Moskowitz told reporters initial damage reports suggested minor impacts across the state. Limited power outages, some flooding and beach erosion.
“With Hurricane Dorian moving past Florida, our state agencies and personnel are focusing on recovery and restoration efforts along the East Coast,” Governor Ron DeSantis said in a news release. “Florida is blessed to have some of the best emergency management officials and first responders in the nation and I could not be prouder to lead such a talented and selfless team of public servants.”
Emergency management officials believed recovery would be quick. But, they urged Floridians to be prepared for the next storm. Hurricane season has only reached its peak.
The state spent days preparing for Dorian. People stocked up on supplies. Mandatory evacuations were placed in coastal counties. Authorities set up more than 100 shelters and had thousands of guardsmen ready for deployment.

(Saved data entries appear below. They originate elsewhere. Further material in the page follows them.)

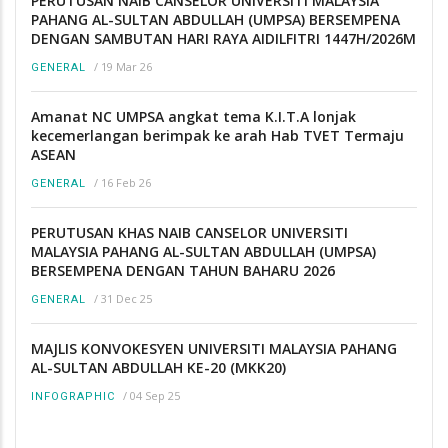
PERUTUSAN NAIB CANSELOR UNIVERSITI MALAYSIA
PAHANG AL-SULTAN ABDULLAH (UMPSA) BERSEMPENA
DENGAN SAMBUTAN HARI RAYA AIDILFITRI 1447H/2026M
/
19 Mar 26
GENERAL
Amanat NC UMPSA angkat tema K.I.T.A lonjak
kecemerlangan berimpak ke arah Hab TVET Termaju
ASEAN
/
16 Feb 26
GENERAL
PERUTUSAN KHAS NAIB CANSELOR UNIVERSITI
MALAYSIA PAHANG AL-SULTAN ABDULLAH (UMPSA)
BERSEMPENA DENGAN TAHUN BAHARU 2026
/
31 Dec 25
GENERAL
MAJLIS KONVOKESYEN UNIVERSITI MALAYSIA PAHANG
AL-SULTAN ABDULLAH KE-20 (MKK20)
/
04 Sep 25
INFOGRAPHIC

“This was the appropriate level of response,” Moskowitz said. “This was the strongest storm ever to pull up to our doorstep on this side of the state. There’s not going to be any Monday-morning quarterbacking of did we over prepare. The opposite of that is we would have 'underprepared' for a Category 5 storm."
For many, eyes now turn to help the storm-ravaged Bahamas. Private efforts have already been established across the state. Even major companies like Disney offering to donate funds to the island nation.
Florida’s Ag Commissioner Nikki Fried suggested the aid Florida amassed— food and water— could be shipped to the Bahamas, which looked to need it more.
“As we know, Florida first, Americans first,” she said. “But, we also have a moral obligation on the global level to make sure we’re helping our friends.”